Hence it may be assumed that the Nāṭyaśāstra was completed before the advent of Bhāsa.

(b) Besides this, there seems to be some good evidence in his works to show that the dramatist was acquainted with this ancient work on drama. For example, he mentions in a humorous context the Jester confounding the Nāṭyaśāstra (Avi. II 0. 38-39) with the Rāmāyaṇa. Bhāsa’s mention of some techinical terms as well as the acquaintance which he shows with some special rules of the Nāṭyaśāstra may also be said to strengthen the above assumption.

(i) First, about the technical terms. They are: sauṣṭhava, prastāvanā, sūtradhāra, prekṣaka, cārī, gati, bhadramukha, hāva, bhāva, māriṣa, nāṭakīyā, the root paṭha, raṅga.

(ii) The hetaera in the Cārudatta (I.26, 38.) says within herself, “I am unworthy of being allowed entrance into the harem” (abhāiṇī aham abbhantara-pavesassa). This seems to refer to the NŚ. XX.54. The expression, “by means of a Nāṭaka suiting the time” (kālasaṃvādiṇā nāḍaeṇa) in Pratimā. (I.4.7) probably points to NŚ. XXVII.88ff.

(iii) The vocal skill of the hetaera referred to by the Śakāra (Parasite) in the Cārudatta may also be said to point to the elaborate rules regarding intonation (kāku) in the NŚ. XIX.37-8.

(iv) Besides these, expressions like “the two feet made facile in dance due to training” (nṛttopadeśa-viśada-caraṇau) and “she represents the words with all her limbs” (abhinayati vacāṃsi sarvagātraiḥ) in the Cārudatta (I.9.0, 16.0) probably relate to the elaborate discussion on dance and the use of gestures in the Nāṭyaśāstra.

On the basis of all these it may be assumed that Bhāsa was acquainted with the contents of the present text of the Nāṭyaśāstra.
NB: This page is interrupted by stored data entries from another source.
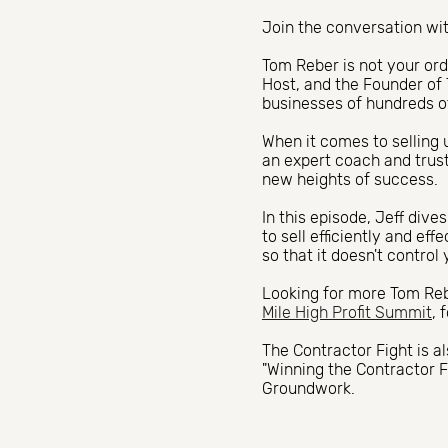
Join the conversation wit
Tom Reber is not your or
Host, and the Founder of 
businesses of hundreds 
When it comes to selling 
an expert coach and trus
new heights of success.
In this episode, Jeff div
to sell efficiently and ef
so that it doesn't control 
Looking for more Tom Rebe
Mile High Profit Summit
, 
The Contractor Fight is a
"Winning the Contractor F
Groundwork.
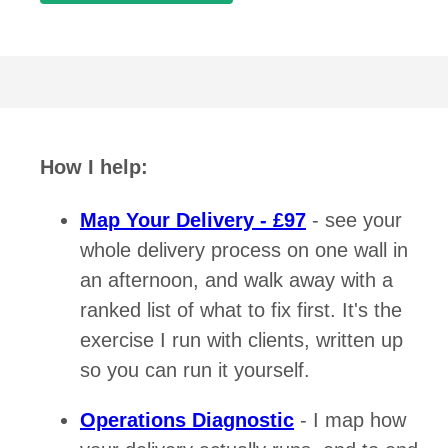
How I help:
Map Your Delivery - £97
- see your
whole delivery process on one wall in
an afternoon, and walk away with a
ranked list of what to fix first. It's the
exercise I run with clients, written up
so you can run it yourself.
Operations Diagnostic
- I map how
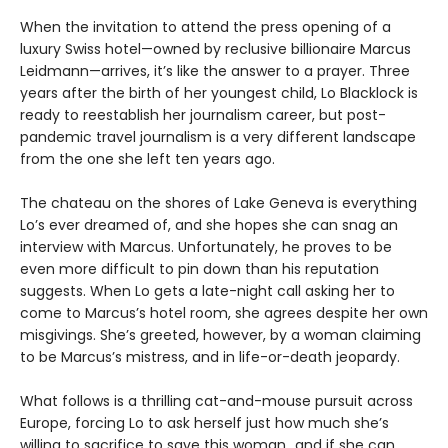
When the invitation to attend the press opening of a
luxury Swiss hotel—owned by reclusive billionaire Marcus
Leidmann—arrives, it’s like the answer to a prayer. Three
years after the birth of her youngest child, Lo Blacklock is
ready to reestablish her journalism career, but post-
pandemic travel journalism is a very different landscape
from the one she left ten years ago.
The chateau on the shores of Lake Geneva is everything
Lo’s ever dreamed of, and she hopes she can snag an
interview with Marcus. Unfortunately, he proves to be
even more difficult to pin down than his reputation
suggests. When Lo gets a late-night call asking her to
come to Marcus’s hotel room, she agrees despite her own
misgivings. She’s greeted, however, by a woman claiming
to be Marcus’s mistress, and in life-or-death jeopardy.
What follows is a thrilling cat-and-mouse pursuit across
Europe, forcing Lo to ask herself just how much she’s
willing to sacrifice to save this woman…and if she can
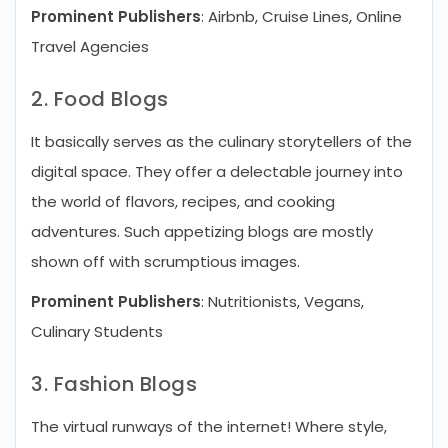
Prominent Publishers
: Airbnb, Cruise Lines, Online
Travel Agencies
2. Food Blogs
It basically serves as the culinary storytellers of the
digital space. They offer a delectable journey into
the world of flavors, recipes, and cooking
adventures. Such appetizing blogs are mostly
shown off with scrumptious images.
Prominent Publishers
: Nutritionists, Vegans,
Culinary Students
3. Fashion Blogs
The virtual runways of the internet! Where style,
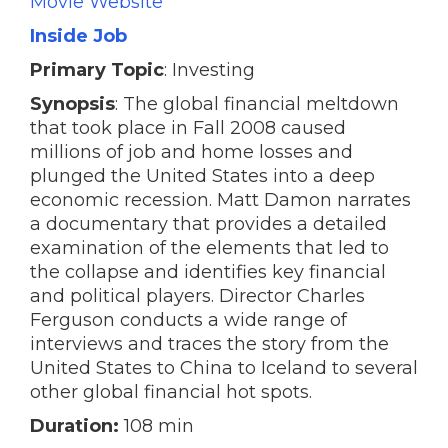
Movie Website
Inside Job
Primary Topic
: Investing
Synopsis
: The global financial meltdown
that took place in Fall 2008 caused
millions of job and home losses and
plunged the United States into a deep
economic recession. Matt Damon narrates
a documentary that provides a detailed
examination of the elements that led to
the collapse and identifies key financial
and political players. Director Charles
Ferguson conducts a wide range of
interviews and traces the story from the
United States to China to Iceland to several
other global financial hot spots.
Duration:
108 min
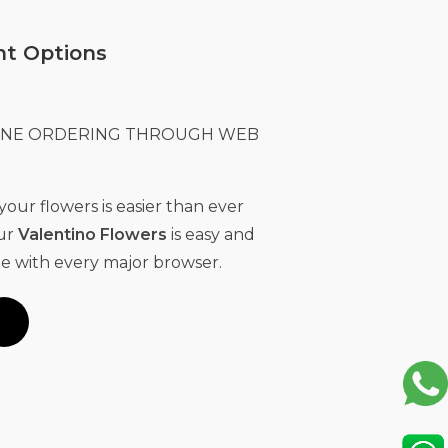
t Options
LINE ORDERING THROUGH WEB
our flowers is easier than ever
Our
Valentino Flowers
is easy and
e with every major browser.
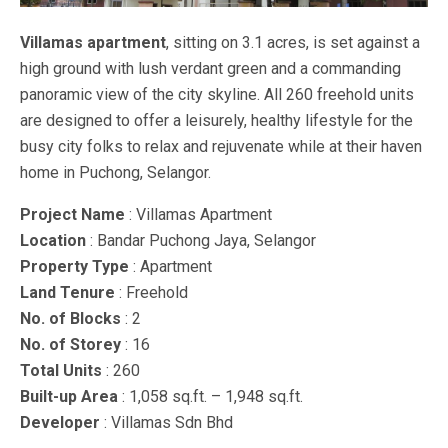
Villamas apartment
, sitting on 3.1 acres, is set against a
high ground with lush verdant green and a commanding
panoramic view of the city skyline. All 260 freehold units
are designed to offer a leisurely, healthy lifestyle for the
busy city folks to relax and rejuvenate while at their haven
home in Puchong, Selangor.
Project Name
: Villamas Apartment
Location
: Bandar Puchong Jaya, Selangor
Property Type
: Apartment
Land Tenure
: Freehold
No. of Blocks
: 2
No. of Storey
: 16
Total Units
: 260
Built-up Area
: 1,058 sq.ft. – 1,948 sq.ft.
Developer
: Villamas Sdn Bhd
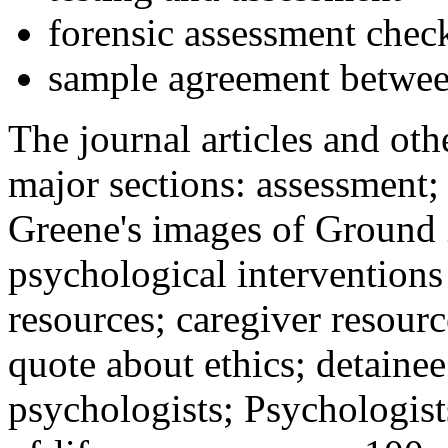
forensic assessment check
sample agreement betwee
The journal articles and othe
major sections: assessment
Greene's images of Ground 
psychological interventions
resources; caregiver resour
quote about ethics; detainee
psychologists; Psychologist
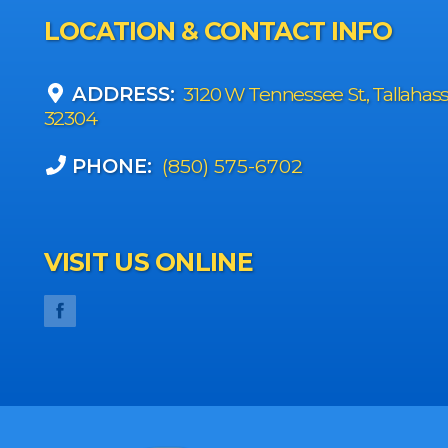
LOCATION & CONTACT INFO
ADDRESS:
3120 W Tennessee St., Tallahas
32304
PHONE:
(850) 575-6702
VISIT US ONLINE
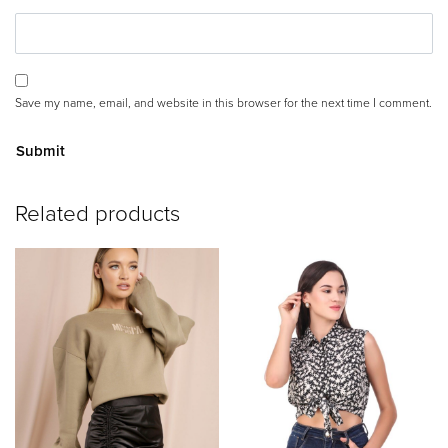
Save my name, email, and website in this browser for the next time I comment.
A
Related products
lt
e
r
n
a
ti
v
e
:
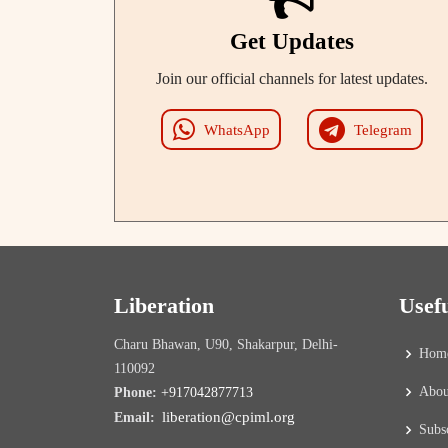
Get Updates
Join our official channels for latest updates.
WhatsApp
Telegram
Liberation
Usef
Charu Bhawan, U90, Shakarpur, Delhi-
Hom
110092
Abou
Phone:
+917042877713
liberation@cpiml.org
Email:
Subs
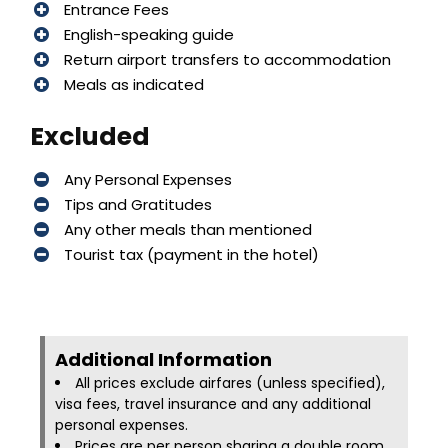
Entrance Fees
English-speaking guide
Return airport transfers to accommodation
Meals as indicated
Excluded
Any Personal Expenses
Tips and Gratitudes
Any other meals than mentioned
Tourist tax (payment in the hotel)
Additional Information​
All prices exclude airfares (unless specified),
visa fees, travel insurance and any additional
personal expenses.
Prices are per person sharing a double room.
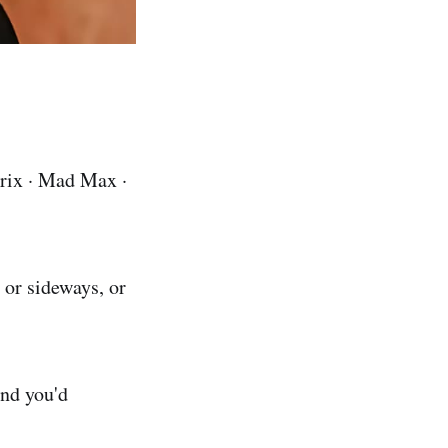
rix · Mad Max ·
 or sideways, or
and you'd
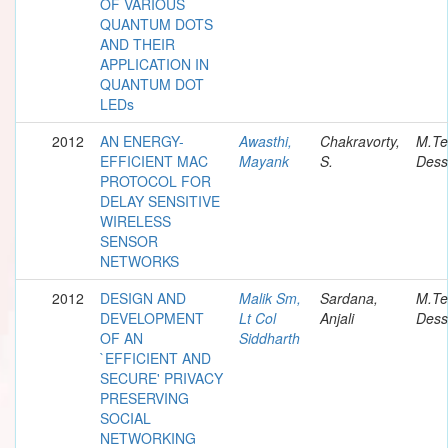
OF VARIOUS
QUANTUM DOTS
AND THEIR
APPLICATION IN
QUANTUM DOT
LEDs
2012
AN ENERGY-
Awasthi,
Chakravorty,
M.Te
EFFICIENT MAC
Mayank
S.
Dess
PROTOCOL FOR
DELAY SENSITIVE
WIRELESS
SENSOR
NETWORKS
2012
DESIGN AND
Malik Sm,
Sardana,
M.Te
DEVELOPMENT
Lt Col
Anjali
Dess
OF AN
Siddharth
`EFFICIENT AND
SECURE' PRIVACY
PRESERVING
SOCIAL
NETWORKING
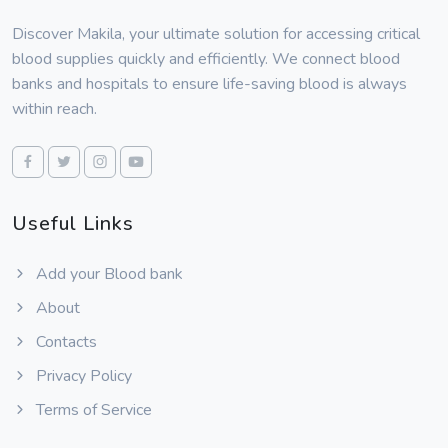
Discover Makila, your ultimate solution for accessing critical
blood supplies quickly and efficiently. We connect blood
banks and hospitals to ensure life-saving blood is always
within reach.
Useful Links
Add your Blood bank
About
Contacts
Privacy Policy
Terms of Service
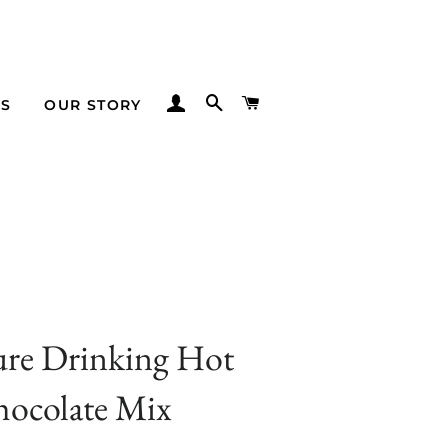
LOG IN
SEARCH
CART
TS
OUR STORY
ure Drinking Hot
ocolate Mix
Hence it may be placed in the 2nd centuary A.C. ie. one century before the time generally assigned to Bhāsa’s works. (Jolly, Introduction to AŚ. p. 10, but according to Konow Bhāsa’s date may bo the 2nd century A.C. See ID. p. 51).

From the foregoing discussions it may be reasonable to assume the existence of the Nāṭyaśāstra in the 2nd century A.C., though it must not be supposed that the work remained uninterfered with by interpolators of later ages. Such an interpolation may exist more or less in all the ancient texts. For example, Aristotle’s Poetics too, in its received text, has been suspected to have interpolated passages in it. There are indeed interpolated passages in the Nāṭyaśāstra and some of these have been pointed out[3] and a few more may by some chance be discovered afterwards. But this may not bring down the work as a whole to later times.

Footnotes and references:

[1]:

For a bibliography on the Date of the NŚ. see this paper p. 1.

[2]:

F. Hall in his Introduction (p. 12) to the Daśarūpa says: At all events, he (Bharata).would hardly have elaborated them (the rules) except as inductions, from actual compositions.

[3]:

See notes on XVIII.6, 48; XX.63. Besides these cases, the seventeen couplets after XV.101 and the five couplets after XVI.169 are spurious. For these do not give any important information regarding the art of the theatre or dramaturgy and may be merely scholastic additions. The passage on pravṛttis XIV.36-55 may also bo spurious.